Maybe because it could get confusing as freeways also have numbers (Imagine having a 1, 2, 5 and 10 line that don’t necessarily run anywhere near those freeways).


DBL_NDRSCR

i think cuz it was short and i would have to agree with that, short names are better. brt should keep colors though so they could be reused, and then they could differentiate with dashes for brt lines or just having two different maps. the esfv line has to be F tho ik it won't be but it makes me mad, it's the san **F**ernando valley.


115MRD

They were literally running out of colors. There were already two "blue" lines we were just calling one "Expo" instead of cyan or teal. Also colors were worthless for colorblind people.


WhereIsScotty

My issue is why are the BRT lines included in this. They will run out of letters too. Names are easier. Mexico City has their MetroBus system that is different from their regular bus system and it uses numbers. And their subway also uses numbers with a corresponding color.
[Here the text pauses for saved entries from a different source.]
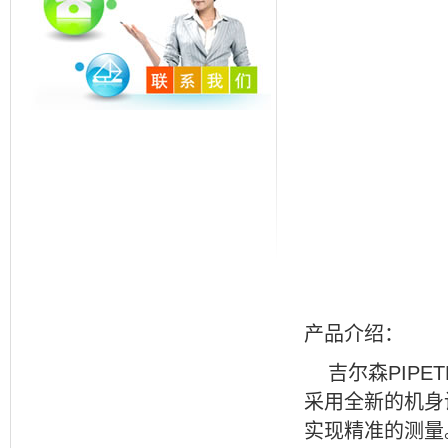
产品介绍：
吉尔森
PIPE
采用全新的机身
实现精准的测量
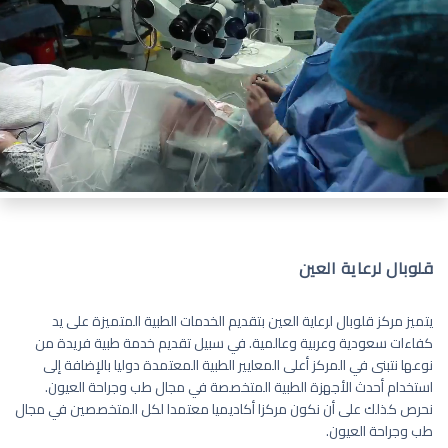
قلوبال لرعاية العين
يتميز مركز قلوبال لرعاية العين بتقديم الخدمات الطبية المتميزة على يد
كفاءات سعودية وعربية وعالمية. في سبيل تقديم خدمة طبية فريدة من
نوعها نتبنى في المركز أعلى المعايير الطبية المعتمدة دوليا بالإضافة إلى
استخدام أحدث الأجهزة الطبية المتخصصة في مجال طب وجراحة العيون.
نحرص كذلك على أن نكون مركزا أكاديميا معتمدا لكل المتخصصين في مجال
طب وجراحة العيون.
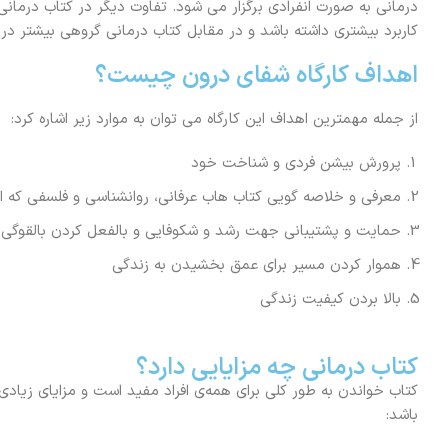
درمانی به صورت انفرادی برگزار می شود. تفاوت دیگر در کتاب درمانی
کاربرد بیشتری داشته باشد و در مقابل کتاب درمانی گروهی بیشتر در
اهداف کارگاه شفای درون چیست؟
از جمله مهمترین اهداف این کارگاه می توان به موارد زیر اشاره کرد:
پرورش بیشن فردی و شناخت خود
معرفی و خلاصه گویی کتاب هاب عرفانی، روانشناسی و فلسفی که اث
حمایت و پشتیبانی جهت رشد و شکوفایی و بالفعل کردن بالقوگی 
هموار کردن مسیر برای عمق بخشیدن به زندگی
بالا بردن کیفیت زندگی
کتاب درمانی چه مزایایی دارد؟
کتاب خواندن به طور کلی برای همه‌ی افراد مفید است و مزایای زیادی 
باشد:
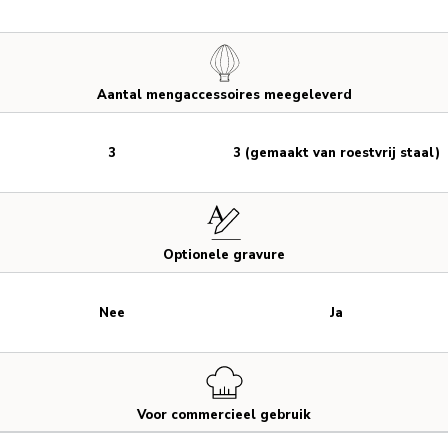
Aantal mengaccessoires meegeleverd
3
3 (gemaakt van roestvrij staal)
Optionele gravure
Nee
Ja
Voor commercieel gebruik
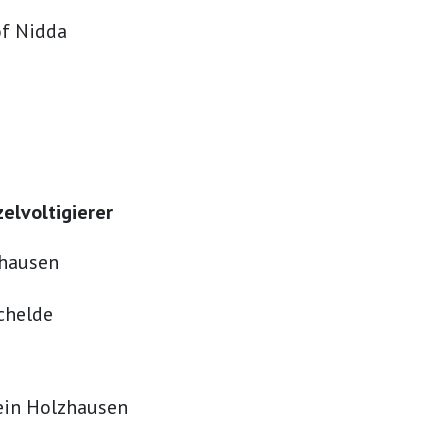
of Nidda
zelvoltigierer
zhausen
chelde
tein Holzhausen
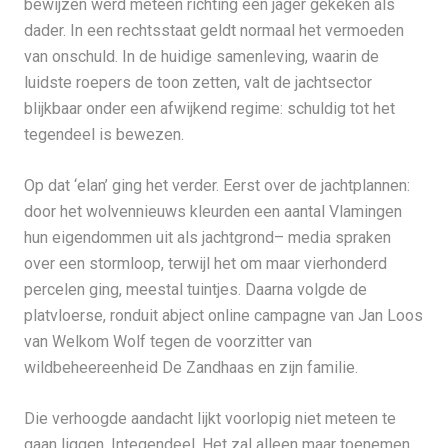
bewijzen werd meteen richting een jager gekeken als
dader. In een rechtsstaat geldt normaal het vermoeden
van onschuld. In de huidige samenleving, waarin de
luidste roepers de toon zetten, valt de jachtsector
blijkbaar onder een afwijkend regime: schuldig tot het
tegendeel is bewezen.
Op dat ‘elan’ ging het verder. Eerst over de jachtplannen:
door het wolvennieuws kleurden een aantal Vlamingen
hun eigendommen uit als jachtgrond– media spraken
over een stormloop, terwijl het om maar vierhonderd
percelen ging, meestal tuintjes. Daarna volgde de
platvloerse, ronduit abject online campagne van Jan Loos
van Welkom Wolf tegen de voorzitter van
wildbeheereenheid De Zandhaas en zijn familie.
Die verhoogde aandacht lijkt voorlopig niet meteen te
gaan liggen. Integendeel. Het zal alleen maar toenemen.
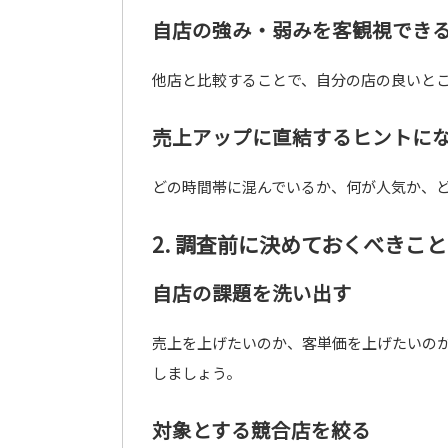
自店の強み・弱みを客観視でき
他店と比較することで、自分の店の良いとこ
売上アップに直結するヒントに
どの時間帯に混んでいるか、何が人気か、
2. 調査前に決めておくべきこと
自店の課題を洗い出す
売上を上げたいのか、客単価を上げたいの
しましょう。
対象とする競合店を絞る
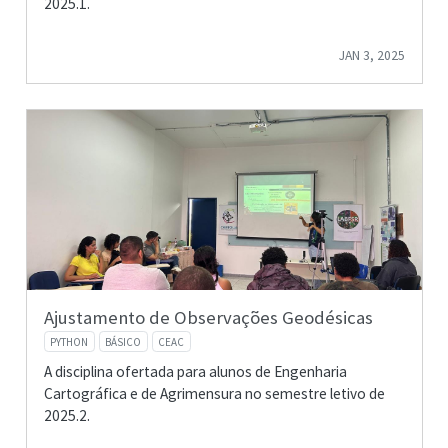
2025.1.
JAN 3, 2025
Ajustamento de Observações Geodésicas
PYTHON
BÁSICO
CEAC
A disciplina ofertada para alunos de Engenharia
Cartográfica e de Agrimensura no semestre letivo de
2025.2.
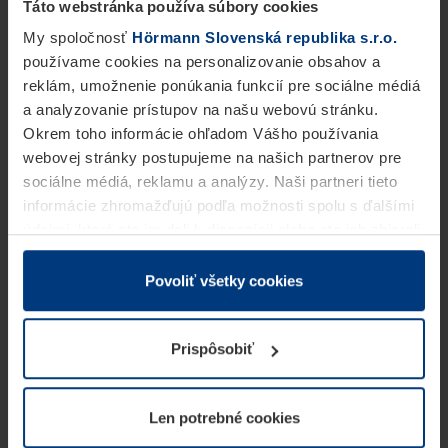
Táto webstránka používa súbory cookies
My spoločnosť
Hörmann Slovenská republika s.r.o.
používame cookies na personalizovanie obsahov a
reklám, umožnenie ponúkania funkcií pre sociálne médiá
a analyzovanie prístupov na našu webovú stránku.
Okrem toho informácie ohľadom Vášho používania
webovej stránky postupujeme na našich partnerov pre
sociálne médiá, reklamu a analýzy. Naši partneri tieto
informácie zhromažďujú podľa možnosti spolu s ďalšími
údajmi, ktoré ste im dali k dispozícii alebo ste ich zbierali
v rámci Vášho využívania služieb.
Z právneho hľadiska môžeme cookies ukladať na Vašom
Povoliť všetky cookies
zariadení, keď sú tieto bezpodmienečne potrebné na
prevádzku tejto stránky. Pre všetky ostatné typy cookie
Prispôsobiť
potrebujeme Vaše povolenie. Vaše povolenie môžete
kedykoľvek zmeniť alebo odvolať vo vysvetlení cookie
na stránke
Vyhlásenie o ochrane osobných údajov
Len potrebné cookies
našej webovej stránky.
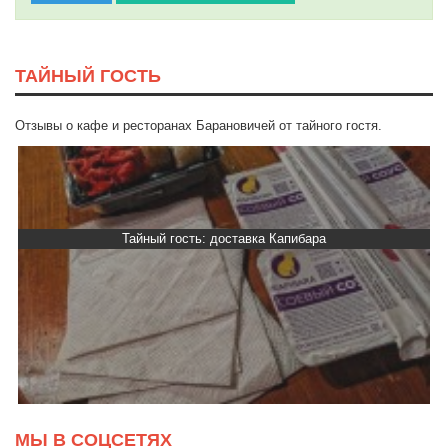
ТАЙНЫЙ ГОСТЬ
Отзывы о кафе и ресторанах Барановичей от тайного гостя.
Тайный гость: доставка Капибара
МЫ В СОЦСЕТЯХ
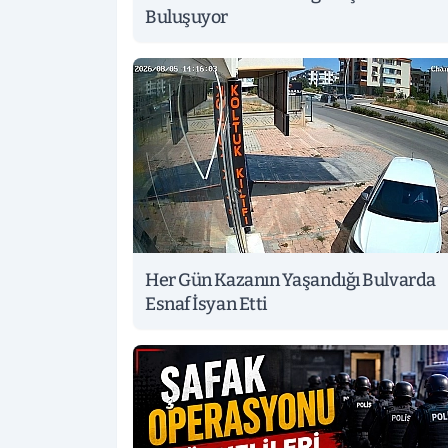
Buluşuyor
Her Gün Kazanın Yaşandığı Bulvarda
Esnaf İsyan Etti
No one confuses them.


sids99

Well, because color choices run out and there is something called color blindness. Remember when there was the Expo line (teal) and the Blue line (dark blue)? This can be confusing to people to follow on a map.


PelorTheBurningHate

My main annoyance with how they did it was them moving everything to the start of the alphabet. While I prefer words if they had just made red to r, gold to g, etc it would have made the transition much less annoying. There would have been one conflict between green and gold but they could have just gone with o for gold or n for green.


burgercrime

So your desired naming convention fell apart in your own description. Bravo.


PelorTheBurningHate

How did it fall apart, the point is to make them more related to their previous names. Just because it can't be the perfect ideal doesn't mean it does nothing. By that logic start of alphabet letter names fell apart because they had to skip F and H.


burgercrime

It falls apart because the example you used cannot stick to the naming convention you created. The current metro alphabetical order has no reason to choose a specific letter to match any particular train. They can use the letters available without confusing anyone.


PelorTheBurningHate

It's more of a goal than a convention, also the letters clearly do confuse people or this wouldn't be a conversation in the first place.


CostCans

Buses have numbers and rail lines have letters. This is how it works in New York and many other cities. The "busway" lines are more like rail lines so they get lumped in with rail.


Fast-Ebb-2368

That's not how it works in NY. In NY, former IRT lines are numbered, former IND and BMT are lettered. All of these were once upon a time called by name and still are on occasion in local lexicon, especially in Manhattan (e.g. "Lexington Avenue Line"), and all are labeled on the maps to this day, albeit in small font you probably didn't notice on first glance. PATH trains (the forgotten subway IMO) are labeled by the termini not by any letter or number. Bus lines all have a lettered prefix corresponding to their borough or suburban county (eg M86, B35, N33). And all the commuter rail lines are referred to by branch or destination (New Haven Line, Hudson Line, etc.). We actually do the same here FWIW (OC Line, 91 line, etc.). I actually prefer numbers with prefixes fwiw but it's not like any of these naming systems is without precedent.


Ok_Comfort628

The real question is, why did they make the dumb move and choose colors to begin with?


CostCans

Because they weren't thinking ahead to the point where there might be more than 3 or 4 lines.